Taxation of the corporation:

Keep the corporation a small business corporation, so that your shares are qualified for small business shares at all times. This will preserve your ability to claim allowable business investment losses with respect to any loss on the corporation shares and the 750,000 capital gains exemption on any gain. To multiply your access to the capital gains exemption, you can arrange for your spouse to invest in common shares of your corporation. That way you can double available exemption by each one of you claiming $750,000.

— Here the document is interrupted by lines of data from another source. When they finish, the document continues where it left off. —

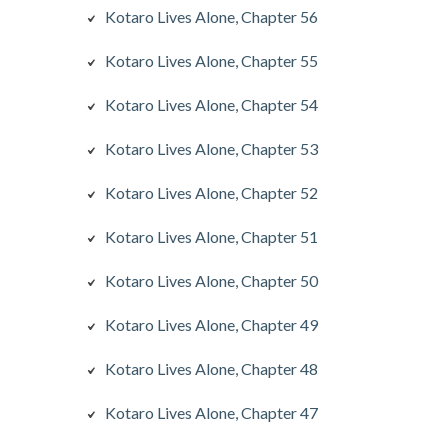
Kotaro Lives Alone, Chapter 56
Kotaro Lives Alone, Chapter 55
Kotaro Lives Alone, Chapter 54
Kotaro Lives Alone, Chapter 53
Kotaro Lives Alone, Chapter 52
Kotaro Lives Alone, Chapter 51
Kotaro Lives Alone, Chapter 50
Kotaro Lives Alone, Chapter 49
Kotaro Lives Alone, Chapter 48
Kotaro Lives Alone, Chapter 47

Ways of extracting funds from the corporation:

You can use different methods to receive funds from the corporation’s income: Dividends, salary: defer income to the next calendar year by accruing bonuses, payments on loans from shareholders, maximise capital dividend payments, consider a tax free repayment of capital loan to share holder, deemed dividends, shareholder appropriations.

Effect of having a holding company:

Consider the tax benefits of setting up a holding corporation and look into the potential advantages of a corporate partnership. A holding company is often appropriate when you have family members involved in ownership of your share of the business and there are other shareholders not related to you.

Share holders’ agreement:

Where you share the ownership of a private corporation, it is usually wise to have a shareholders agreement. While preparing Shareholders agreement you should consider tax treatment of life insurance payments, the availability of the $750,000 capital gain exemption and the value of shares. It can set out in detail the rights and obligations of the shareholders that go beyond the basic ownership of shares.

Pension plans for small business owners:

If you are a small business owner and you don’t want the trouble of administering a pension plan, you may simply want to set up an RRSP for yourself and ensure that you have sufficient earned income to be able to make adequate contributions.

Investment income earned in a corporation:

You should weigh the potential advantages of incorporating your investments. And at the same time you should be cautious about having investment income in your corporation that carries on an active business. Incorporation will help you to control the timing of dividend payments and thus the timing of income receipts in your own hands, allowing you to maximise old age security benefits, reduce your exposure to minimum tax, manage the timing of dividend and increase your earned income and RRSP contribution room.

Selling the business:

If you decide to sell your incorporated business then there are two ways, sell the assets of the business and sell the shares of the business. If your shares are qualified shares you may be able to claim an exemption for up to $750,000 of your gain on the sale. No capital gain exemption is available to the corporation if it sells the assets.